• _What the task asks_
Look through the listing below, and wherever a line has the string "西宁IP吉祥物设计", pull it out.
(Input Opens)
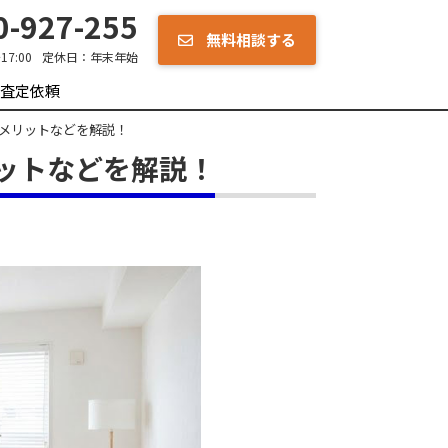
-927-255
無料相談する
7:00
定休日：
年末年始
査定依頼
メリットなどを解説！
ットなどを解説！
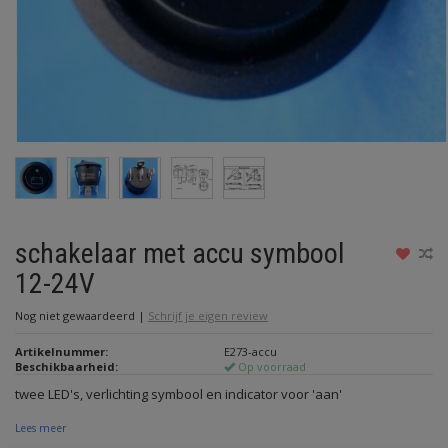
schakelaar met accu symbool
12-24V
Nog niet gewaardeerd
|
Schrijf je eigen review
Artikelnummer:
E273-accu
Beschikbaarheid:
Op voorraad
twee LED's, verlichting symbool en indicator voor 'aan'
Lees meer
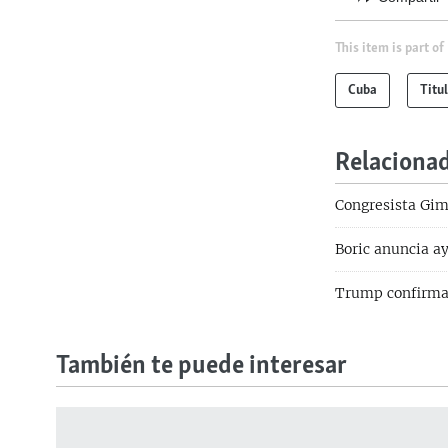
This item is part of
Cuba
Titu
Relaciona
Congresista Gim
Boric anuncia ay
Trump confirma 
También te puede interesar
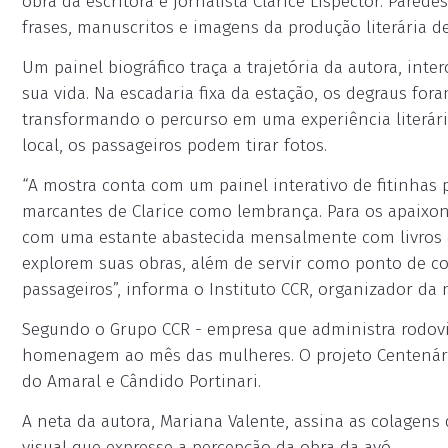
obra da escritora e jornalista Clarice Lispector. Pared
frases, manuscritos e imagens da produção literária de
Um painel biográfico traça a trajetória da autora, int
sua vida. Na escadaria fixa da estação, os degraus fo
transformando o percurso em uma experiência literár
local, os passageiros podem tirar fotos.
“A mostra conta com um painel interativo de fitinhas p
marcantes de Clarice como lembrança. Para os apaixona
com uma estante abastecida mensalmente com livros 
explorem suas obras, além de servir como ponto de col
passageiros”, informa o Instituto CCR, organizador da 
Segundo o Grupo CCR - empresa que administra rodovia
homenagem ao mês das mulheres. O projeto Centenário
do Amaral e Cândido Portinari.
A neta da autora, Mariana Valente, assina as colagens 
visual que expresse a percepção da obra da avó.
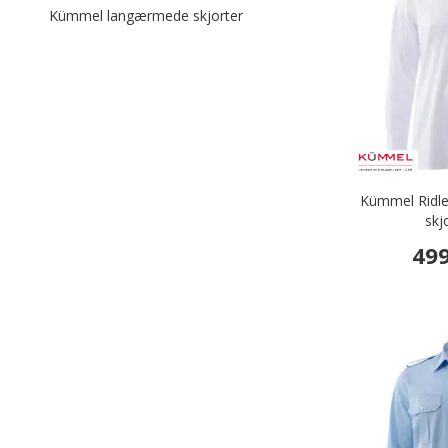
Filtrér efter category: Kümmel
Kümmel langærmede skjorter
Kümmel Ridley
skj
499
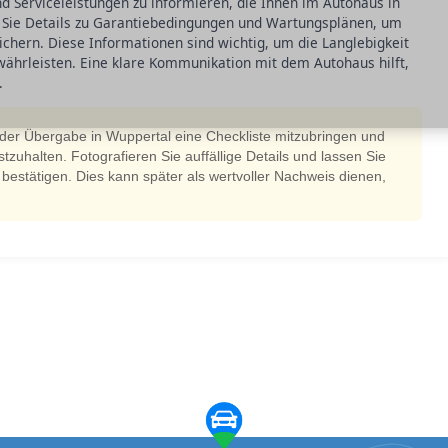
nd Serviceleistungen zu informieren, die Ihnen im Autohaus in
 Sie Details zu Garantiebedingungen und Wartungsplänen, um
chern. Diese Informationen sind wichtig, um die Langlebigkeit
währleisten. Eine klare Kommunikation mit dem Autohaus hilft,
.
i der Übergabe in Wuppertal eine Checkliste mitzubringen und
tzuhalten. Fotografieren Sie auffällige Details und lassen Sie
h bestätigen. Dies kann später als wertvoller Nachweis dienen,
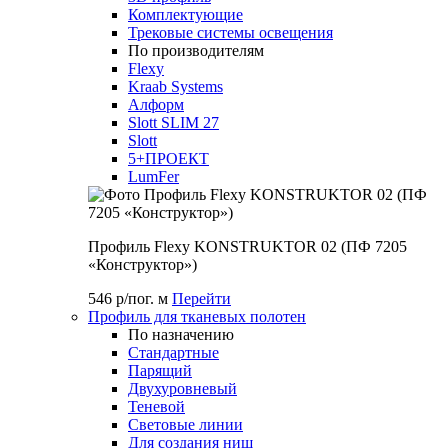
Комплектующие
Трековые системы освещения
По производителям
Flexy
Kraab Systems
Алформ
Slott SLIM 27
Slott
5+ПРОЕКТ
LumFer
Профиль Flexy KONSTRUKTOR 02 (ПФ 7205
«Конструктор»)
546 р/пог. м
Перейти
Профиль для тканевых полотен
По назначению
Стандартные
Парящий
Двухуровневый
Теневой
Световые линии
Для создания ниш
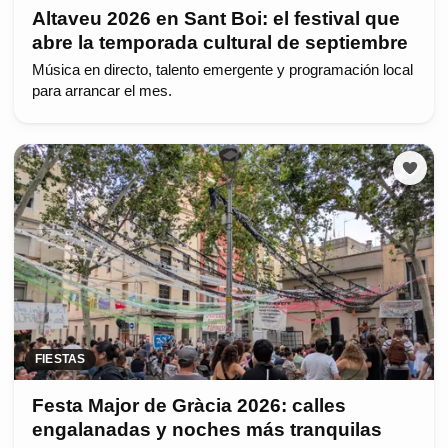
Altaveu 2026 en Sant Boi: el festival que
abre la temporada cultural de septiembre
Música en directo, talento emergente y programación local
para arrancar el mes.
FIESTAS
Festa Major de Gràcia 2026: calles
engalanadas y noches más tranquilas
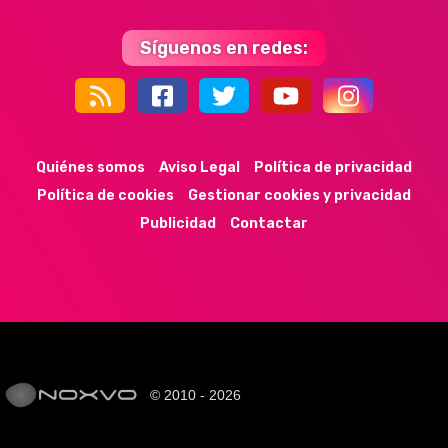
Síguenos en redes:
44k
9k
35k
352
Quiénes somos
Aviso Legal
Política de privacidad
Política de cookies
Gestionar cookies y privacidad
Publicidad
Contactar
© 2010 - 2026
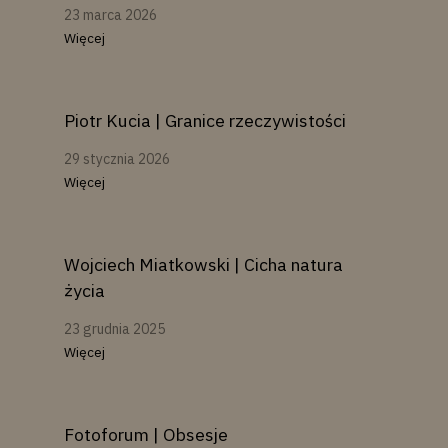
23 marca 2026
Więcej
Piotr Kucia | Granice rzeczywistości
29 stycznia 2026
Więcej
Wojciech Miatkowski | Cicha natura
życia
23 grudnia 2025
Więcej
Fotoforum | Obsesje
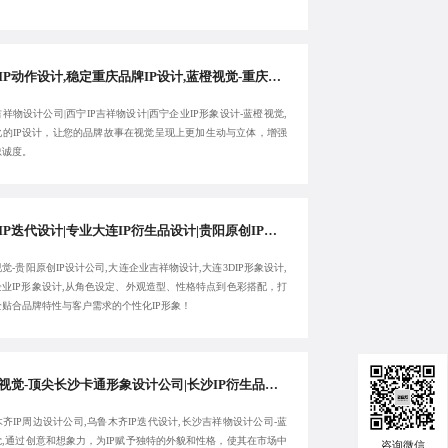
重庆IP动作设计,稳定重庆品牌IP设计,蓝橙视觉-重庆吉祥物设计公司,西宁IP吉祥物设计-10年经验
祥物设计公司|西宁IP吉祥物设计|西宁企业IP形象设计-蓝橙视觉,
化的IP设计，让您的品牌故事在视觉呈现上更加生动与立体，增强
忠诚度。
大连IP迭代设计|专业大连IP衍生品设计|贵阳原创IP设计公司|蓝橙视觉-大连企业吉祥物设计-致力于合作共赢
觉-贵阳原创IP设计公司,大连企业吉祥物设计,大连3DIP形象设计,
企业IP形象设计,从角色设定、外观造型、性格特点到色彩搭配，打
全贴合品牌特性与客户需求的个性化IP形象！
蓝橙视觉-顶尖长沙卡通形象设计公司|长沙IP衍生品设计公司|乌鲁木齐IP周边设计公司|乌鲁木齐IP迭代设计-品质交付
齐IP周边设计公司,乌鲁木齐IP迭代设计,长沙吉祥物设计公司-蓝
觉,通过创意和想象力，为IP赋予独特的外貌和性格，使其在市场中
(Input Closes)
(Input Opens)
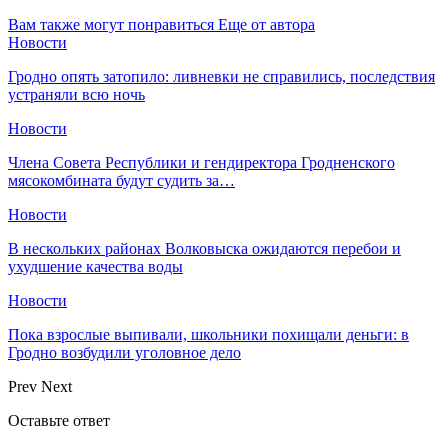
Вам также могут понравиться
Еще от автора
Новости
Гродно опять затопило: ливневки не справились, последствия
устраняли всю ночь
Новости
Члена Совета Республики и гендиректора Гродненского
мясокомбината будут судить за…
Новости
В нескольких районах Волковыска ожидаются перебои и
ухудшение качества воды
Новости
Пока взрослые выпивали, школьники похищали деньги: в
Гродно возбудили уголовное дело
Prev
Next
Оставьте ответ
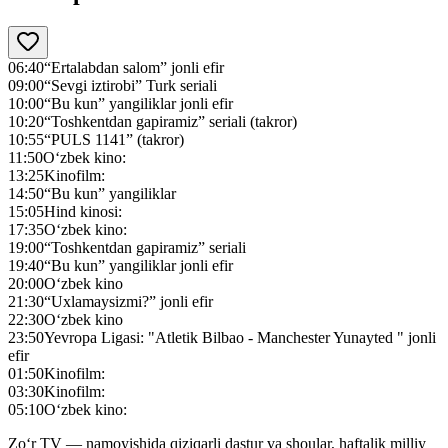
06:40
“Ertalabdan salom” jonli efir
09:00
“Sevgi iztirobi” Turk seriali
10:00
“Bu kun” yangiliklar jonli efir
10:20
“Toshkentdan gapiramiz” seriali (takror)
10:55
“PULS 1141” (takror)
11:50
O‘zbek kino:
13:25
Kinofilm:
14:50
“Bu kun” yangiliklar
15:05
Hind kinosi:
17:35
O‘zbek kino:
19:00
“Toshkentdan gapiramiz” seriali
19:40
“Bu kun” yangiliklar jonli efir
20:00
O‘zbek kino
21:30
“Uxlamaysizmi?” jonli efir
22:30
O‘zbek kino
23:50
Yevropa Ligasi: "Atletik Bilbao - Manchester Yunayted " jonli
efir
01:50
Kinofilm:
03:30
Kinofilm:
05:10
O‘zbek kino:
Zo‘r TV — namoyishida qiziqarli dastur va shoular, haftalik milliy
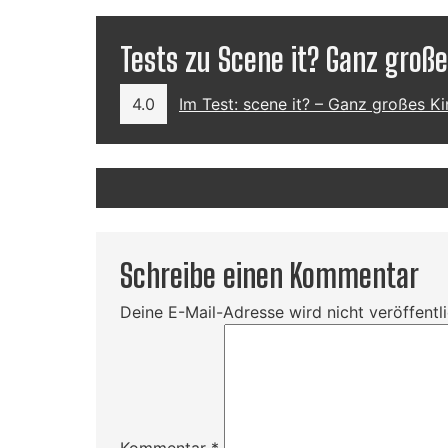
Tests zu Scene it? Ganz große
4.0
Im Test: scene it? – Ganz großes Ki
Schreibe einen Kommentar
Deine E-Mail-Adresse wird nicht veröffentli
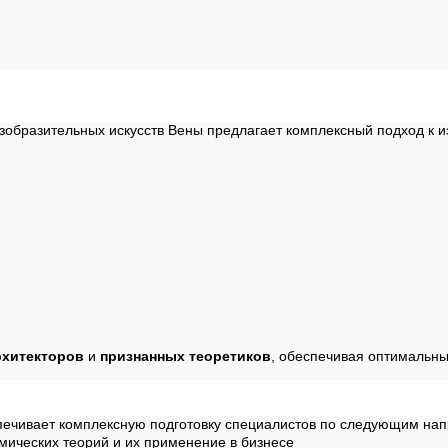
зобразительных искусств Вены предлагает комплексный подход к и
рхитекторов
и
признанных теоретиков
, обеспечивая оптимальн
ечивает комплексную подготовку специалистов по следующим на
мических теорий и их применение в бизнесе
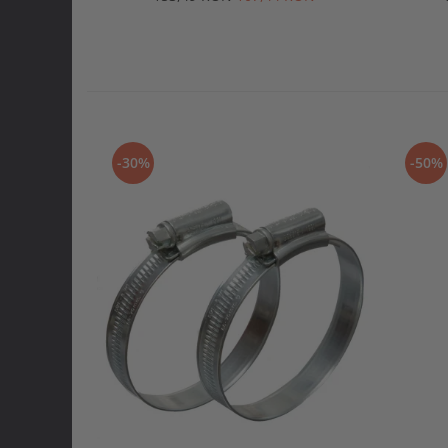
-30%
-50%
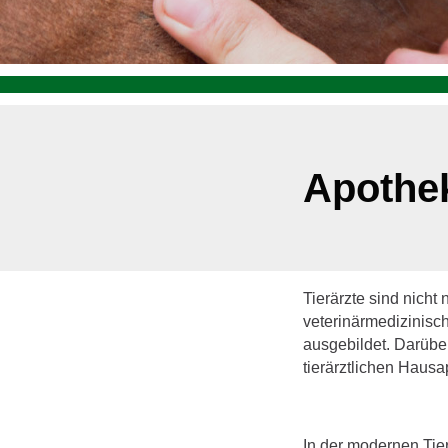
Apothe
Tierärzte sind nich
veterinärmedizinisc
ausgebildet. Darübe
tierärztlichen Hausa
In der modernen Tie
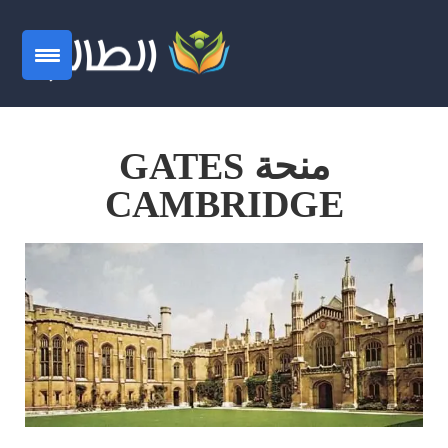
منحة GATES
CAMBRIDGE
(Input Closes)
• _The answer_
重庆IP动作设计,稳定重庆品牌IP设计,蓝橙视觉-重庆吉祥物设计公司,西宁IP吉祥物设计-10年经验
祥物设计公司|西宁IP吉祥物设计|西宁企业IP形象设计-蓝橙视觉,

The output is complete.